GOAL OF THE EXERCISE: Search the data for the word "Investing". Reproduce every line where it is found.

SUPPLIED RECORDS:

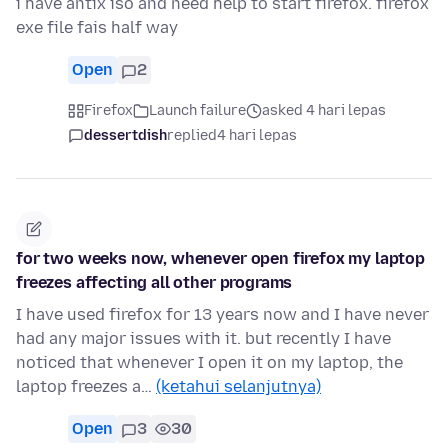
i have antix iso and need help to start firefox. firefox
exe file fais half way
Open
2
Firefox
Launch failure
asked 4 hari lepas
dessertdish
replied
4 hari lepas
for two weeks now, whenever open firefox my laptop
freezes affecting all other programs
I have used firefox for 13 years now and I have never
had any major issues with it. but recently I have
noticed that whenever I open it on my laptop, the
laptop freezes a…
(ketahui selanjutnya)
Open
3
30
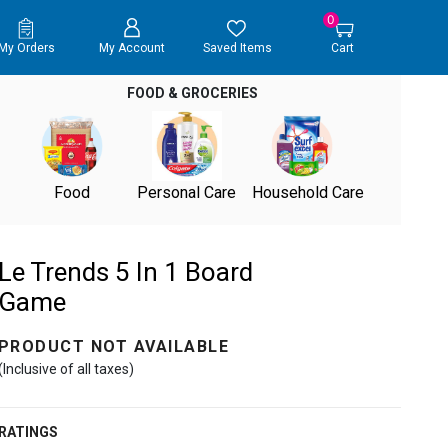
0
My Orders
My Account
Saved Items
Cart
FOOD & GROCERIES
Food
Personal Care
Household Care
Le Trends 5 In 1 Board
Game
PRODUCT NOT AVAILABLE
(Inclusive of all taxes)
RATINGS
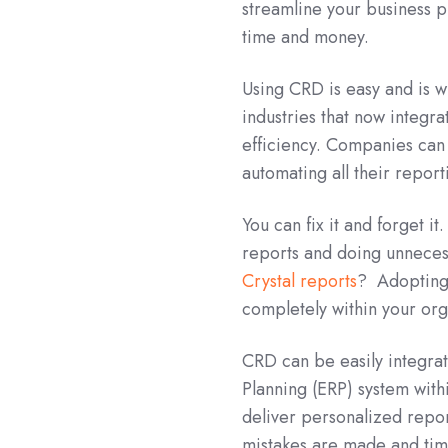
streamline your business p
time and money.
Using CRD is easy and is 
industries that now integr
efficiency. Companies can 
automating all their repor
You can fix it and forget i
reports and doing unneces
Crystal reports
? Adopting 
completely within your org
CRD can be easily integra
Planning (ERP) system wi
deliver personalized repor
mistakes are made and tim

---

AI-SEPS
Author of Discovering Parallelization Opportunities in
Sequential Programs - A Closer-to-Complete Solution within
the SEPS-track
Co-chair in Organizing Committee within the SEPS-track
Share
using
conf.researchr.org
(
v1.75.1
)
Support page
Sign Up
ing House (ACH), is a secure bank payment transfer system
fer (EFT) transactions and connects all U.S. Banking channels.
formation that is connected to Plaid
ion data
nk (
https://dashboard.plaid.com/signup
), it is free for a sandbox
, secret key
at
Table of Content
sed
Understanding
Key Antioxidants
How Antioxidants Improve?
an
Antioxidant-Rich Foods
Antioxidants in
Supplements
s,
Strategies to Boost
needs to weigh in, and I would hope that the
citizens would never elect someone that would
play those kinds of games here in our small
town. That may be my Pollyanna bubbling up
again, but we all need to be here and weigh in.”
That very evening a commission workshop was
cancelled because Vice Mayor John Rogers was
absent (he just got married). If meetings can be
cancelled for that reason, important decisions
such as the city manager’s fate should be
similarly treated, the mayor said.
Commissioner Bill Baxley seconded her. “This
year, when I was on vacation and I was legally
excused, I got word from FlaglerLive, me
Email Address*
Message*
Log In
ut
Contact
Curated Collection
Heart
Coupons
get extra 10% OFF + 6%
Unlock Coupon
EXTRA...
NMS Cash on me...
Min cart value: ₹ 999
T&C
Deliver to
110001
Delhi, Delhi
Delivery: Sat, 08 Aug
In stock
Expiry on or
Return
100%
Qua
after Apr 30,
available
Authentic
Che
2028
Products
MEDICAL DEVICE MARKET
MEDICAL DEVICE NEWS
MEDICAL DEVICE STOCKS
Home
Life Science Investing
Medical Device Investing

ANSWER TO THIS EXERCISE:
Life Science Investing
Medical Device Investing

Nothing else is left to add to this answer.